Why is Spin an Interpreted Language?

bgp · 2013-09-20 18:16

I am new to microcontroller programming, but have been doing software development for a long time.

I'm curious why Spin was designed as an interpreted language, rather than compiled. I've written several programs in Spin so far and am still learning the language, but I haven't come across anything which would seem to be impossible or highly impractical to implement if it were to be directly compiled.

My first question was why Spin existed in the first place, rather than using a language like C. However, after learning a bit more I see some significant advantages to having a new language (my thought on any new language is always "dude, if you're going to make a new language, please have a good reason"). Things like having control of the IO pins built into the language instead of using functions or macros in C, and the fact that you don't want C coders jumping in there and trying to do malloc() all over the place like they would on a PC with lots of memory. It also gives the ability to totally control various optimization points the same team making the language is making the hardware.

And clearly PASM has it's purpose and that makes sense.
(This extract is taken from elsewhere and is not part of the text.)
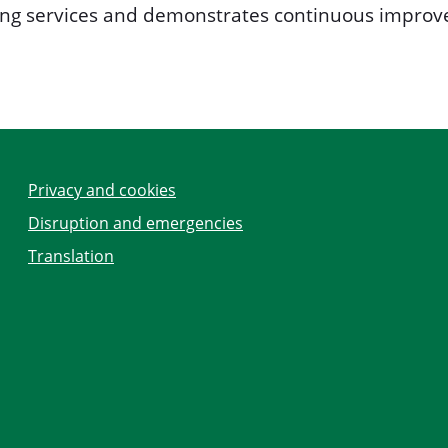
ping services and demonstrates continuous improve
Privacy and cookies
Disruption and emergencies
Translation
But specifically on the point of interpreted vs. compiled for Spin - I guess I just don't see the point in having it interpreted. I would think writing a Spin -> PASM converter would be a not-infeasible task and a good overall approach. Was it simpler to implement as interpreted? Easier to keep compatibility and still move forward by having the bytecode as an intermediate layer? Or maybe higher level concepts like "objects" made more sense to implement with a bytecode layer? Something else?

Just interested in thoughts on that from those informed of such things.
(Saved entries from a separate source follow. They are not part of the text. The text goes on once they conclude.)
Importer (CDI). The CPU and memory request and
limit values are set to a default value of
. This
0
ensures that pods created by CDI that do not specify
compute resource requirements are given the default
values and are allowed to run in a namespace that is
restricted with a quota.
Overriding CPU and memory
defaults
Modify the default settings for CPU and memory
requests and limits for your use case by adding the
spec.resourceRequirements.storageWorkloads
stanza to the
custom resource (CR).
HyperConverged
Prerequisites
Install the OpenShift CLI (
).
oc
Bill Henning · 2013-09-20 18:30

PASM is limited to a maximum of 512 instructions in a cog (well, 496 if not using the shadow registers), and each instruction takes four bytes.

Chip designed Spin to fit the Propeller nicely (and it does), and to allow writing larger programs (byte code programs take less space) with assembly language drivers/code as needed. Think of Spin as high-level "glue" for fast-as-possible pasm code.

Since the advent of LMM, it would be possible to write a Spin -> LMM compiler, however compiling to byte code allows much larger (if slower) programs.

Mike Green · 2013-09-20 18:45

A few other details:
1) The instruction set of the Propeller does not have index registers. To access cog arrays, you have to use instruction modification. Similarly, access to bytes is relatively expensive. It's much better to have the code to do these things only once in the cog and access this code through an interpreter mechanism.
2) Multiply and divide have to be done by subroutine. There are no instructions to do these. Like #1, using an interpreter is a much better way to include these operations in your program than subroutine calls or repeating the code when needed.
3) PropBasic has an option to produce PASM. It's a very simple compiler. Have a look at the PASM code it generates for simple statements and expressions.
4) Most program have only small portions that can be improved by using something like PASM and you don't know which portions until the program is working and you can analyze it for usage patterns. Using an interpretive code is actually a very useful balance for optimal space and speed when small pieces (like time-dependent I/O drivers or a floating point library) are rewritten in PASM.

jazzed · 2013-09-20 19:14

Propeller-GCC can produce native COG code programs. We have some examples of it. Almost anything else is interpreted except PASM and PropBasic native programs. Those tiny COGs are challenging, but having 8 of them is much better than most single CPU solutions with big memory address spaces.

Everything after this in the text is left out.